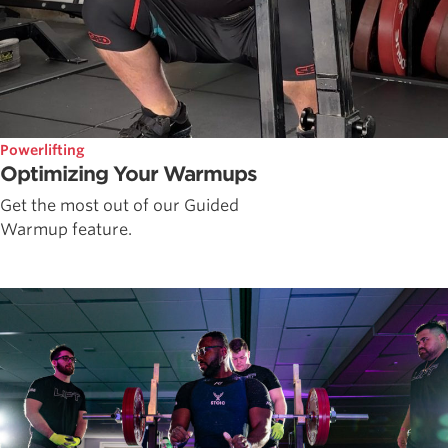
Powerlifting
Optimizing Your Warmups
Get the most out of our Guided
Warmup feature.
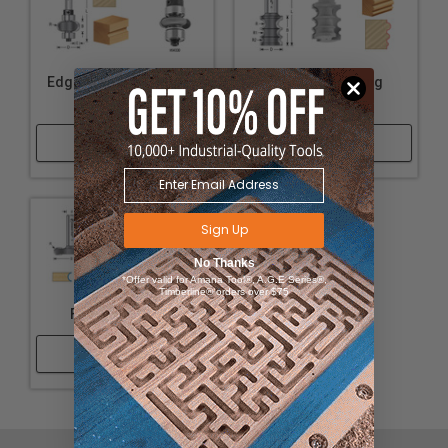
Edge Fluting Assembly
Variable Beading
Router Bits
Router Bits
Shop Now
Shop Now
Sign Up
No Thanks
*Offer valid for Amana Tool®, A.G.E Series®,
Timberline® orders over $75
Flute & Bead Set
Shop Now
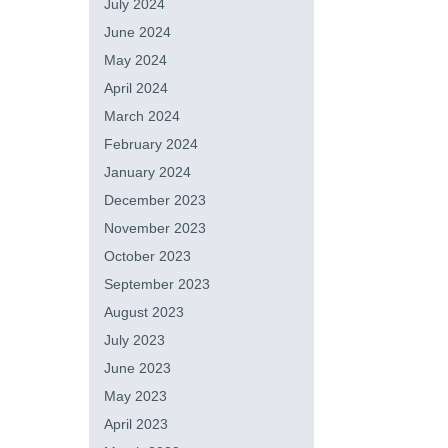
July 2024
June 2024
May 2024
April 2024
March 2024
February 2024
January 2024
December 2023
November 2023
October 2023
September 2023
August 2023
July 2023
June 2023
May 2023
April 2023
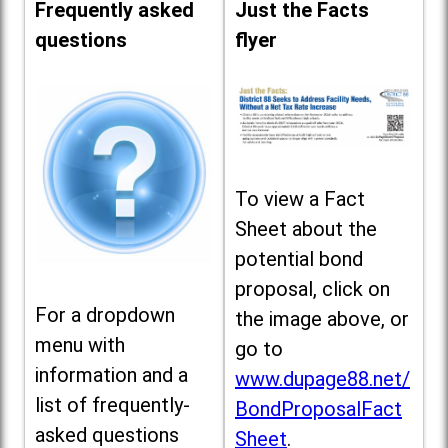
Frequently asked
Just the Facts
questions
flyer
To view a Fact
Sheet about the
potential bond
proposal, click on
For a dropdown
the image above, or
menu with
go to
information and a
www.dupage88.net/
list of frequently-
BondProposalFact
asked questions
Sheet
.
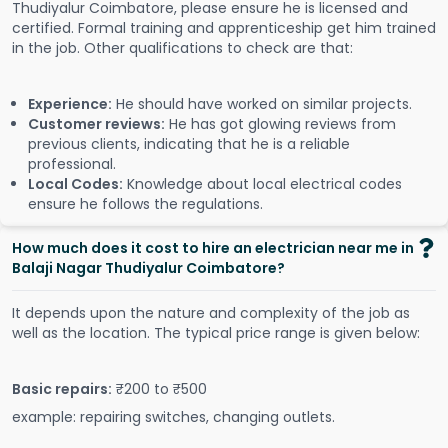
Thudiyalur Coimbatore, please ensure he is licensed and
certified. Formal training and apprenticeship get him trained
in the job. Other qualifications to check are that:
Experience:
He should have worked on similar projects.
Customer reviews:
He has got glowing reviews from
previous clients, indicating that he is a reliable
professional.
Local Codes:
Knowledge about local electrical codes
ensure he follows the regulations.
How much does it cost to hire an electrician near me in
Balaji Nagar Thudiyalur Coimbatore?
It depends upon the nature and complexity of the job as
well as the location. The typical price range is given below:
Basic repairs:
₹200 to ₹500
example: repairing switches, changing outlets.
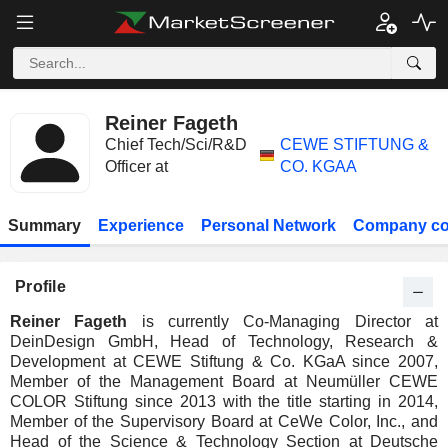
Reiner Fageth
Chief Tech/Sci/R&D
CEWE STIFTUNG &
Officer at
CO. KGAA
Summary
Experience
Personal Network
Company co
Profile
Reiner Fageth
is currently Co-Managing Director at
DeinDesign GmbH, Head of Technology, Research &
Development at CEWE Stiftung & Co. KGaA since 2007,
Member of the Management Board at Neumüller CEWE
COLOR Stiftung since 2013 with the title starting in 2014,
Member of the Supervisory Board at CeWe Color, Inc., and
Head of the Science & Technology Section at Deutsche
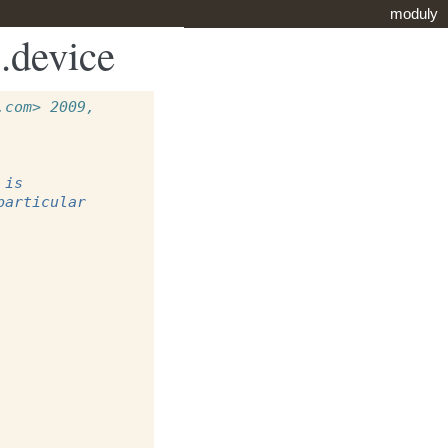
moduly
.device
com> 2009, 
 is
particular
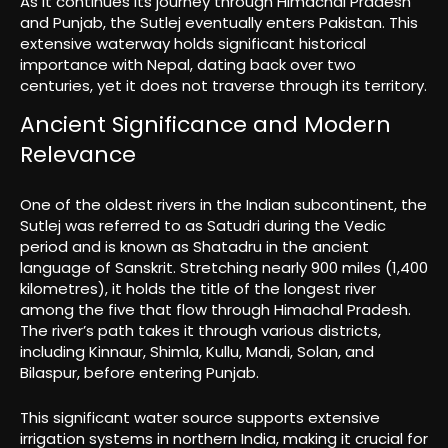
As it continues its journey through Himachal Pradesh
and Punjab, the Sutlej eventually enters Pakistan. This
extensive waterway holds significant historical
importance with Nepal, dating back over two
centuries, yet it does not traverse through its territory.
Ancient Significance and Modern
Relevance
One of the oldest rivers in the Indian subcontinent, the
Sutlej was referred to as Satudri during the Vedic
period and is known as Shatadru in the ancient
language of Sanskrit. Stretching nearly 900 miles (1,400
kilometres), it holds the title of the longest river
among the five that flow through Himachal Pradesh.
The river’s path takes it through various districts,
including Kinnaur, Shimla, Kullu, Mandi, Solan, and
Bilaspur, before entering Punjab.
This significant water source supports extensive
irrigation systems in northern India, making it crucial for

-=-=-=-=-

Please output all the records above exactly, leaving out every picture.

**Exercise result**
Powerlifting
Optimizing Your Warmups
Get the most out of our Guided
Warmup feature.
Edge Fluting Assembly
Variable Beading
Router Bits
Router Bits
Shop Now
Shop Now
Sign Up
No Thanks
*Offer valid for Amana Tool®, A.G.E Series®,
Timberline® orders over $75
Flute & Bead Set
Shop Now
July 2024
June 2024
May 2024
April 2024
March 2024
February 2024
January 2024
December 2023
November 2023
October 2023
September 2023
August 2023
July 2023
June 2023
May 2023
April 2023
Frequently asked
Just the Facts
questions
flyer
To view a Fact
Sheet about the
potential bond
proposal, click on
For a dropdown
the image above, or
menu with
go to
information and a
www.dupage88.net/
list of frequently-
BondProposalFact
asked questions
Sheet
.
Thudiyalur Coimbatore, please ensure he is licensed and
certified. Formal training and apprenticeship get him trained
in the job. Other qualifications to check are that:
Experience:
He should have worked on similar projects.
Customer reviews:
He has got glowing reviews from
previous clients, indicating that he is a reliable
professional.
Local Codes:
Knowledge about local electrical codes
ensure he follows the regulations.
How much does it cost to hire an electrician near me in
Balaji Nagar Thudiyalur Coimbatore?
It depends upon the nature and complexity of the job as
well as the location. The typical price range is given below:
Basic repairs:
₹200 to ₹500
example: repairing switches, changing outlets.
Reiner Fageth
Chief Tech/Sci/R&D
CEWE STIFTUNG &
Officer at
CO. KGAA
Summary
Experience
Personal Network
Company co
Profile
Reiner Fageth
is currently Co-Managing Director at
DeinDesign GmbH, Head of Technology, Research &
Development at CEWE Stiftung & Co. KGaA since 2007,
Member of the Management Board at Neumüller CEWE
COLOR Stiftung since 2013 with the title starting in 2014,
Member of the Supervisory Board at CeWe Color, Inc., and
Head of the Science & Technology Section at Deutsche
moduly
.device
com> 2009, 
 is
particular
As it continues its journey through Himachal Pradesh
and Punjab, the Sutlej eventually enters Pakistan. This
extensive waterway holds significant historical
importance with Nepal, dating back over two
centuries, yet it does not traverse through its territory.
Ancient Significance and Modern
Relevance
One of the oldest rivers in the Indian subcontinent, the
Sutlej was referred to as Satudri during the Vedic
period and is known as Shatadru in the ancient
language of Sanskrit. Stretching nearly 900 miles (1,400
kilometres), it holds the title of the longest river
among the five that flow through Himachal Pradesh.
The river’s path takes it through various districts,
including Kinnaur, Shimla, Kullu, Mandi, Solan, and
Bilaspur, before entering Punjab.
This significant water source supports extensive
irrigation systems in northern India, making it crucial for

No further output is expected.